New WPP and 24/7 securities filings show how buyer and seller played the game. They reveal that WPP and 24/7 last year discussed a "possible joint venture." WPP at the time did due diligence on 24/7, but the two didn't reach an agreement.

How the Real deal played out:

Feb. 27: 24/7's board and management meet with Lehman Brothers and discuss likely consolidation in the internet ad-services space. The board instructs Mr. Moore and Chief Financial Officer Jonathan Hsu to broach merger discussions with several key competitors. Stock value at time: $9.47.

March: A number of suitors approach 24/7. Management meets in person or by phone with four potential buyers. 24/7 officially hires Lehman to shop the company.

March-April: Lehman contacts 23 prospects -- 20 "strategic" firms (ad related or internet related) and three private-equity outfits. 24/7 signs confidentiality agreements with 13 companies including (on April 17) WPP. Between March 6 and April 23, Lehman and 24/7 meet with 10 strategic prospects and two private-equity ventures.

April 13: Google says it's buying DoubleClick, stunning the market with the $3.1 billion price tag.

April 15: Mr.

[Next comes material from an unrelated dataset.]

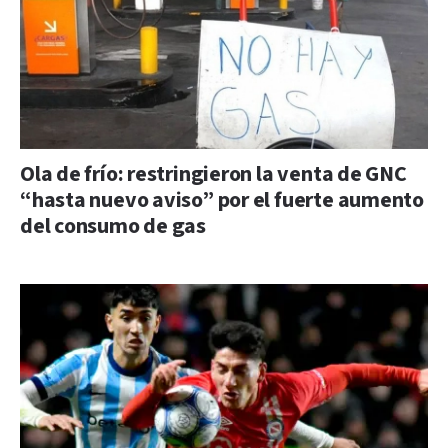
Ola de frío: restringieron la venta de GNC
“hasta nuevo aviso” por el fuerte aumento
del consumo de gas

Sorrell contacts 24/7. Mr. Moore tells him 24/7 has hired Lehman.

April 16: WPP's financial adviser, Goldman Sachs, and two other potential bidders contact Lehman. A fourth firm indicates interest in a deal other than a full acquisition.

April 19-20: Letters go out to six potential bidders, including WPP, informing them that final bids are due at 5 p.m. E.T. April 23.

April 20: In his quarterly results conference call with analysts, Mr. Sorrell discusses ramifications of the huge DoubleClick deal. "I think that the deck chairs are going to start moving around fairly quickly," he says. "I think the game changed on Friday night [April 13]."

April 23: 24/7 gets two bids. WPP offers $11.75 a share, cash. The second bidder, a potential strategic buyer, offers a lower price, half cash and half stock. Private equity doesn't bid.

April 25: Lehman tells 24/7's board that the lower bidder is unlikely to increase its bid to the level of WPP's offer. 24/7 tells WPP it is a finalist in the auction.

May 1: A newspaper report says WPP may buy 24/7 for more than $600 million. Mr. Sorrell declines to comment, telling a reporter: "It's not your business." 24/7 hits a multi-year high of $13 before pulling back to close at $11.97.

May 3: Messrs. Sorrell, Moore and Hsu and advisers discuss the deal over lunch.

May 9: 24/7 announces first-quarter results and reveals it has hired Lehman to assess "strategic alternatives."

May 16: WPP and 24/7 boards approve merger agreement. Stock closes at $11.26.

May 17: The two companies announce agreement for WPP to buy 24/7 for $11.75 a share. WPP's rich opening bid wins the game.